- **Your assignment**
Reproduce exactly the line containing "alternativas ecológicas, decidieron" and each line after it until the listing ends, leaving pictures out.

- **Data provided**
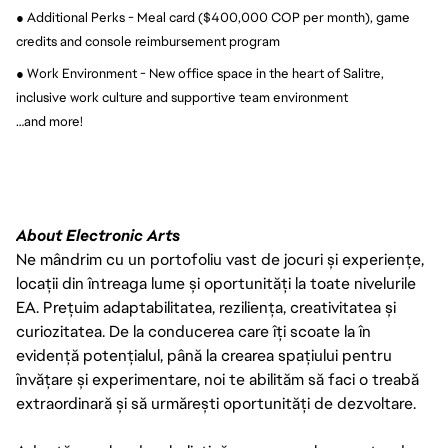
● Additional Perks - Meal card ($400,000 COP per month), game 
credits and console reimbursement program
● Work Environment - New office space in the heart of Salitre, 
inclusive work culture and supportive team environment
…and more!
About Electronic Arts
Ne mândrim cu un portofoliu vast de jocuri și experiențe,
locații din întreaga lume și oportunități la toate nivelurile
EA. Prețuim adaptabilitatea, reziliența, creativitatea și
curiozitatea. De la conducerea care îți scoate la în
evidență potențialul, până la crearea spațiului pentru
învățare și experimentare, noi te abilităm să faci o treabă
extraordinară și să urmărești oportunități de dezvoltare.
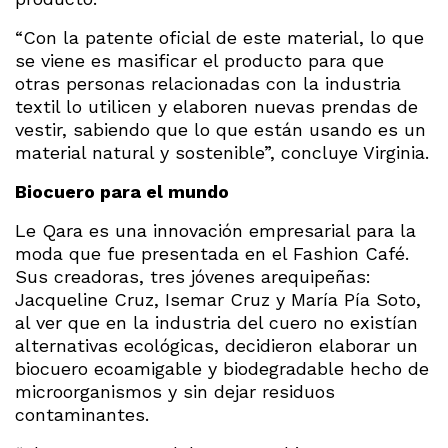
“Con la patente oficial de este material, lo que
se viene es masificar el producto para que
otras personas relacionadas con la industria
textil lo utilicen y elaboren nuevas prendas de
vestir, sabiendo que lo que están usando es un
material natural y sostenible”, concluye Virginia.
Biocuero para el mundo
Le Qara es una innovación empresarial para la
moda que fue presentada en el Fashion Café.
Sus creadoras, tres jóvenes arequipeñas:
Jacqueline Cruz, Isemar Cruz y María Pía Soto,
al ver que en la industria del cuero no existían
alternativas ecológicas, decidieron elaborar un
biocuero ecoamigable y biodegradable hecho de
microorganismos y sin dejar residuos
contaminantes.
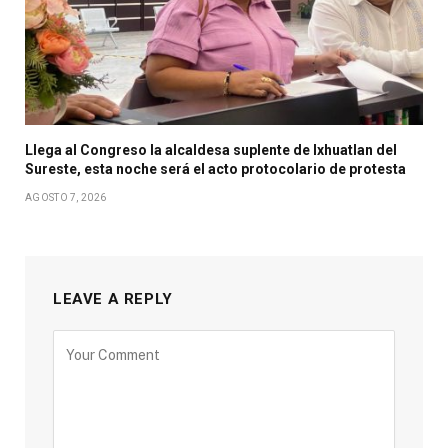
Llega al Congreso la alcaldesa suplente de Ixhuatlan del
Sureste, esta noche será el acto protocolario de protesta
AGOSTO 7, 2026
LEAVE A REPLY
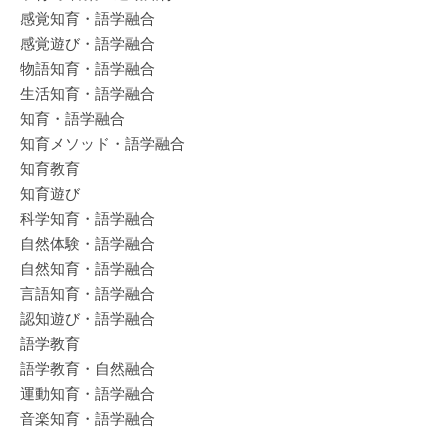
感覚知育・語学融合
感覚遊び・語学融合
物語知育・語学融合
生活知育・語学融合
知育・語学融合
知育メソッド・語学融合
知育教育
知育遊び
科学知育・語学融合
自然体験・語学融合
自然知育・語学融合
言語知育・語学融合
認知遊び・語学融合
語学教育
語学教育・自然融合
運動知育・語学融合
音楽知育・語学融合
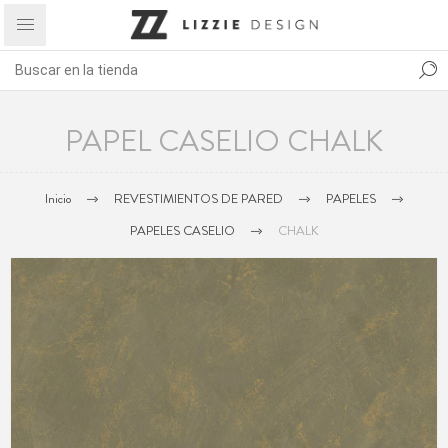
PAPEL CASELIO CHALK
Inicio
REVESTIMIENTOS DE PARED
PAPELES
PAPELES CASELIO
CHALK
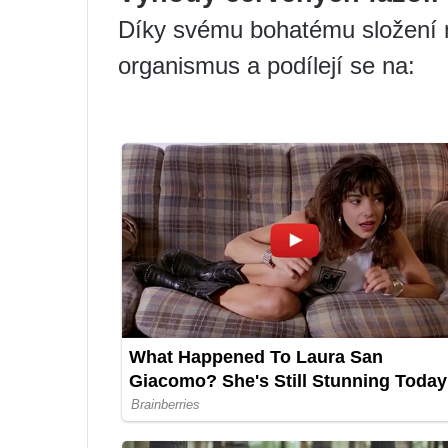
Díky svému bohatému složení ma
organismus a podílejí se na:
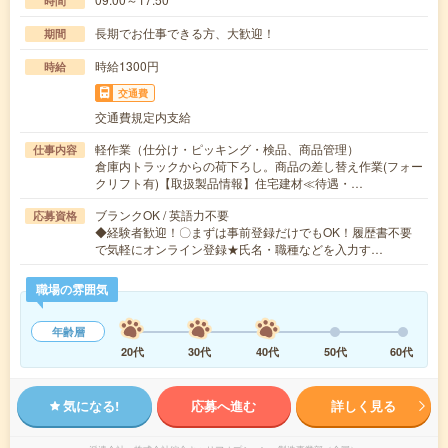
時間
長期でお仕事できる方、大歓迎！
期間
時給1300円
時給
交通費
交通費規定内支給
軽作業（仕分け・ピッキング・検品、商品管理）
仕事内容
倉庫内トラックからの荷下ろし。商品の差し替え作業(フォー
クリフト有)【取扱製品情報】住宅建材≪待遇・…
ブランクOK / 英語力不要
応募資格
◆経験者歓迎！〇まずは事前登録だけでもOK！履歴書不要
で気軽にオンライン登録★氏名・職種などを入力す…
職場の雰囲気
年齢層
20代
30代
40代
50代
60代
気になる!
応募へ進む
詳しく見る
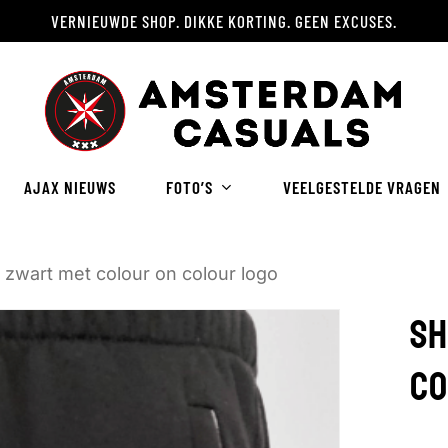
VERNIEUWDE SHOP. DIKKE KORTING. GEEN EXCUSES.
Winkelwagen
AJAX NIEUWS
FOTO’S
VEELGESTELDE VRAGEN
 zwart met colour on colour logo
SH
CO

- **Answer below**
alternativas ecológicas, decidieron elaborar un
biocuero ecoamigable y biodegradable hecho de
microorganismos y sin dejar residuos
contaminantes.
Llega al Congreso la alcaldesa suplente de Ixhuatlan del
Sureste, esta noche será el acto protocolario de protesta
AGOSTO 7, 2026
LEAVE A REPLY
感覚知育・語学融合
感覚遊び・語学融合
物語知育・語学融合
生活知育・語学融合
知育・語学融合
知育メソッド・語学融合
知育教育
知育遊び
科学知育・語学融合
自然体験・語学融合
自然知育・語学融合
言語知育・語学融合
認知遊び・語学融合
語学教育
語学教育・自然融合
運動知育・語学融合
音楽知育・語学融合
PAPEL CASELIO CHALK
Inicio
REVESTIMIENTOS DE PARED
PAPELES
PAPELES CASELIO
CHALK
Díky svému bohatému složení ma
organismus a podílejí se na:
時間
長期でお仕事できる方、大歓迎！
期間
時給1300円
時給
交通費
交通費規定内支給
軽作業（仕分け・ピッキング・検品、商品管理）
仕事内容
倉庫内トラックからの荷下ろし。商品の差し替え作業(フォー
クリフト有)【取扱製品情報】住宅建材≪待遇・…
ブランクOK / 英語力不要
応募資格
◆経験者歓迎！〇まずは事前登録だけでもOK！履歴書不要
で気軽にオンライン登録★氏名・職種などを入力す…
職場の雰囲気
年齢層
20代
30代
40代
50代
60代
気になる!
応募へ進む
詳しく見る
VERNIEUWDE SHOP. DIKKE KORTING. GEEN EXCUSES.
Winkelwagen
AJAX NIEUWS
FOTO’S
VEELGESTELDE VRAGEN
 zwart met colour on colour logo
SH
CO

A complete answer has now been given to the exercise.